Bowling for Auckland? Men only

By Mathew Dearnaley

Members resign positions after vote keeps women barred from full membership at city club founded in 1861.

Auckland Bowling Club president Graeme Scott says that his is just one of many men-only bowling clubs, and several other clubs are exclusively for women. Photo / Dean Purcell
Auckland Bowling Club president Graeme Scott says that his is just one of many men-only bowling clubs, and several other clubs are exclusively for women. Photo / Dean Purcell

An Auckland sports club formed 32 years before women won the right to vote is keeping up its shutters against female membership.

The men-only Auckland Bowling Club, founded in 1861, has caused ructions in the club's summer business-house competition by blocking a proposal to allow women full membership - including voting rights.

Two of its 32 members have stood down from organising the competition, in which women are allowed to participate because of its "social event" status, in protest.

A member of one business-house team says it will not take part this summer, in support of their stand.

Although women can become social members, they are not entitled to have a say in the running of the club, which is thought to be New Zealand's oldest. It is sited on council-owned land on the Grafton Gully edge of the Auckland Domain.

Club president Graeme Scott said the proposal to allow women as full members was defeated by 75 per cent of about 16 members at a special general meeting. Mr Scott said he refrained from voting.

Asked what objections the majority had to women being full members, he said: "Women need their space, as do men. A club is a voluntary organisation of people with a common object and when you are in a club you agree to abide by its rules.

"In a democracy, you have a right to change those rules, and the majority rules - that's how it's worked for 151 years."

The two members who have stood down are overseas, and could not be contacted yesterday.

But in a message to participants in last summer's contest, one of them complained that the men-only policy was out of step with expectations of an organisation that receives council and community support.

Blair Aickin, a non-member who has taken part in previous business- house events, said the club's decision to bar women was "out of step and very short-sighted".
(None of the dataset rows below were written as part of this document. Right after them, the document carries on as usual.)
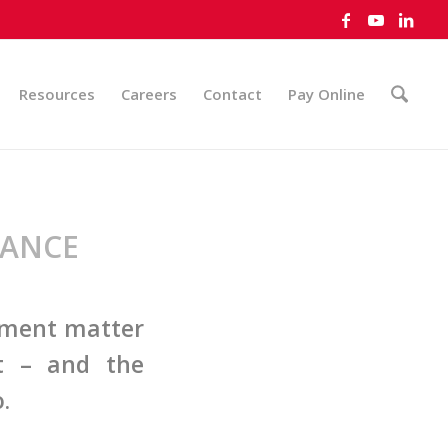
Resources
Careers
Contact
Pay Online
VANCE
yment matter
nt – and the
.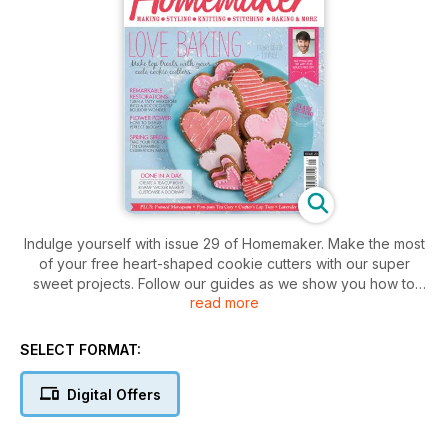
Indulge yourself with issue 29 of Homemaker. Make the most
of your free heart-shaped cookie cutters with our super
sweet projects. Follow our guides as we show you how to
read more
transform a tatty wardrobe into a Rococo-style boudoir
wonder and turn a battered footstool into a stunning work of
weaved beauty. Plus there are spring soiree ideas galore for
SELECT FORMAT:
those who like to throw a seasonal party with a stylish twist.
So don't delay, delve in and show off your creative side
Digital Offers
today!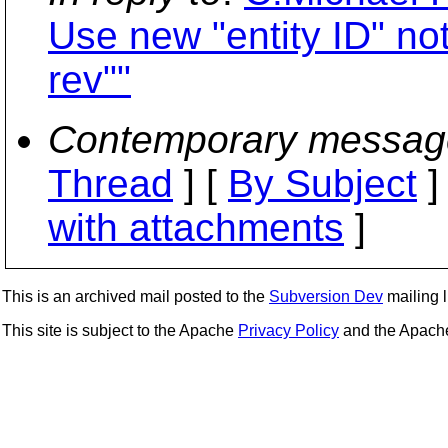
Use new "entity ID" no
rev""
Contemporary messag
Thread
] [
By Subject
]
with attachments
]
This is an archived mail posted to the
Subversion Dev
mailing li
This site is subject to the Apache
Privacy Policy
and the Apac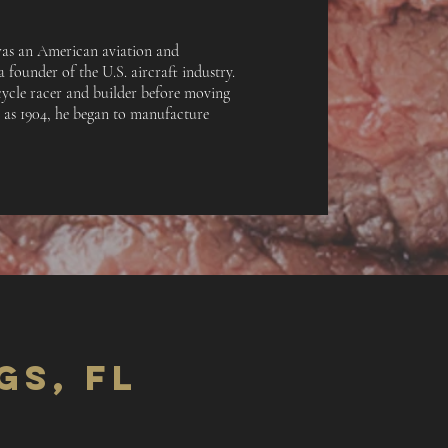
s an American aviation and
 founder of the U.S. aircraft industry.
cycle racer and builder before moving
y as 1904, he began to manufacture
GS, FL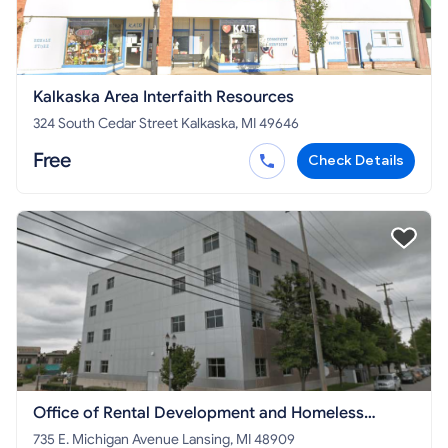
Kalkaska Area Interfaith Resources
324 South Cedar Street Kalkaska, MI 49646
Free
Check Details
Office of Rental Development and Homeless
Initiatives - MI STATE PROGRAM
735 E. Michigan Avenue Lansing, MI 48909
He was involved in a successful push at the West End Rowing Club in the early 1990s to admit women.

"I thought we were the last bastion of a bygone era at that stage, so for a club to still be doing this now in 2012 is rather ridiculous."

He said West End, which was struggling to survive, has since prospered. Olympic gold medal-winner Mahe Drysdale is among its alumni.

Mr Scott said his was just one of "many" men-only bowling clubs, and a number of others were exclusively for women.

Auckland Bowls president Patricia Cheeseman said her federation would prefer clubs to admit women as full members, but she did not want to comment on how Mr Scott's organisation ran itself.

Human Rights Commission spokesman Gilbert Wong said it was not illegal for private organisations to set membership rules, although it would be against the law for them to discriminate on whom they hired.

Four women's bowling clubs are listed by Auckland Bowls but three share greens with men's clubs.